Exercise prompt –
Everything from the line containing "ン構築アプリ「Veertu」が次期アップデートでVMware" through the final line of the entries, both included, should be copied exactly and with nothing else; please skip pictures.

★ ★ ★

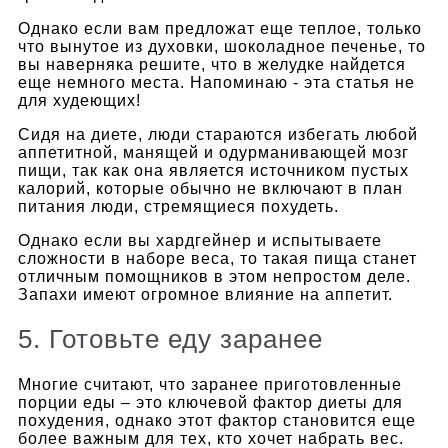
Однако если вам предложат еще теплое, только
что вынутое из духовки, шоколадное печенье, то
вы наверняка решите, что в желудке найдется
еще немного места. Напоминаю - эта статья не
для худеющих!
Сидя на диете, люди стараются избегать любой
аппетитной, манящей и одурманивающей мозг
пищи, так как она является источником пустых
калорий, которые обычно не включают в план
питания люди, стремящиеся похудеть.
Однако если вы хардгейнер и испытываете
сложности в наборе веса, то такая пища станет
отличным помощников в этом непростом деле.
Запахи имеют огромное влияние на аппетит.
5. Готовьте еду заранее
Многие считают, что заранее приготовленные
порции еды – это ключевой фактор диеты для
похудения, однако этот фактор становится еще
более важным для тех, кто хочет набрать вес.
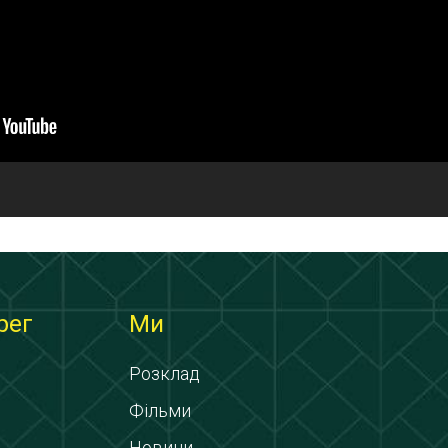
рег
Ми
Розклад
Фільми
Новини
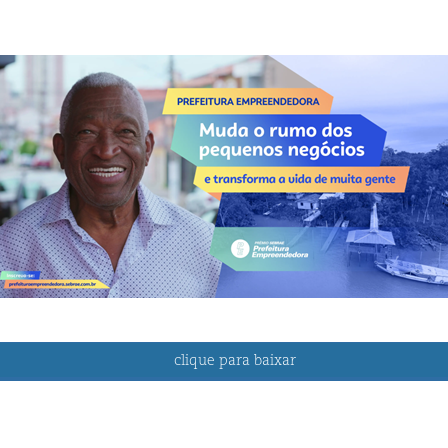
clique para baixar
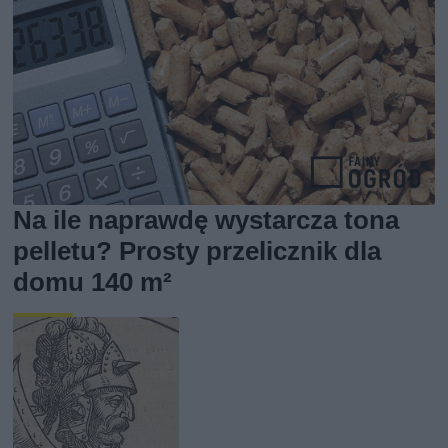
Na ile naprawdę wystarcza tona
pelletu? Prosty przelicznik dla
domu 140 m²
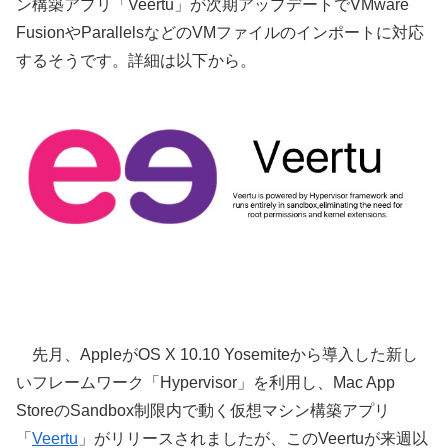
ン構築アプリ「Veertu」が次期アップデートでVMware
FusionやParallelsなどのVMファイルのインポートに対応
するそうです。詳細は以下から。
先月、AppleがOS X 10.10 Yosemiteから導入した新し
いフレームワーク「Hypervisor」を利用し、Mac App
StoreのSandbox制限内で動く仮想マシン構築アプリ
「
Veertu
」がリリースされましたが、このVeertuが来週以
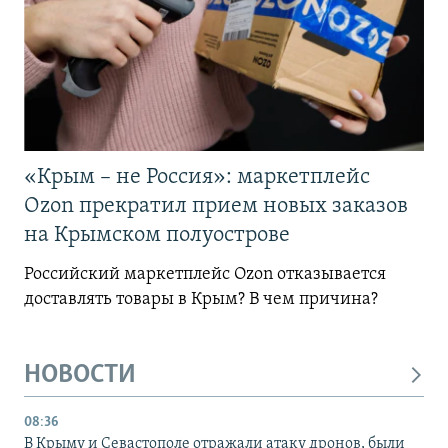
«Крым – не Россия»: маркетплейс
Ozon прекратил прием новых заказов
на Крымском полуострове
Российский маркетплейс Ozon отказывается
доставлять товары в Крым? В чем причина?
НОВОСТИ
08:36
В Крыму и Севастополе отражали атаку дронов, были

★ ★ ★

Problem solution –
ン構築アプリ「Veertu」が次期アップデートでVMware
FusionやParallelsなどのVMファイルのインポートに対応
するそうです。詳細は以下から。
先月、AppleがOS X 10.10 Yosemiteから導入した新し
いフレームワーク「Hypervisor」を利用し、Mac App
StoreのSandbox制限内で動く仮想マシン構築アプリ
「
Veertu
」がリリースされましたが、このVeertuが来週以
«Крым – не Россия»: маркетплейс
Ozon прекратил прием новых заказов
на Крымском полуострове
Российский маркетплейс Ozon отказывается
доставлять товары в Крым? В чем причина?
НОВОСТИ
08:36
В Крыму и Севастополе отражали атаку дронов, были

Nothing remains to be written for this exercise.